2026
CongoNames Corpus: A Large-Scale Labeled Dataset of Congolese Personal Names
Personal names carry cultural and linguistic identity, yet most African countries lack large-scale, structured name datasets suitable for natural language processing (NLP) research and computational social science. We present CONGONAMES, the first large-scale corpus of personal names from the Democratic Republic of the Congo (DRC), derived from publicly released national secondary-school examination palomàres (result lists) published annually by the DRC Ministry of Education. The corpus comprises 8,053,983 name records spanning 16 examination years (2008–2023) across 12 provinces and 304 sub-provincial regions, each enriched with a reported sex marker (M/F) and regional provenance metadata.

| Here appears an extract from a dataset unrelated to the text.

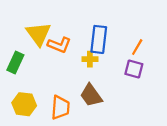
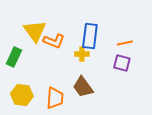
orange line: (137, 47) -> (125, 43), turned 49

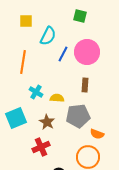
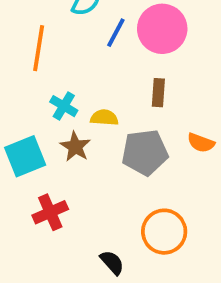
brown star: (47, 122) -> (75, 147), moved
orange semicircle: (97, 134) -> (201, 143), moved
red cross: (41, 147) -> (50, 212), moved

We describe a fully deterministic, layered processing pipeline (bronze–silver–gold architecture) that converts raw PDF documents into structured CSV datasets without manual annotation or machine-learning-based inference. The dataset is validated against school-level census counts extracted from the same source PDFs, yielding extraction error rates below 2% for all years except 2023 (7.81%, flagged due to a layout change). Descriptive analyses document name length and token-count distributions, character-level n-gram profiles, provincial diversity indices, and inter-provincial name-inventory overlap, collectively establishing the dual linguistic origin—locally rooted Bantu components and Christian/French-origin components—that characterizes modern Congolese naming practice. The dataset, processing code, and documentation are released openly to support research in African NLP, onomastics, and computational social science.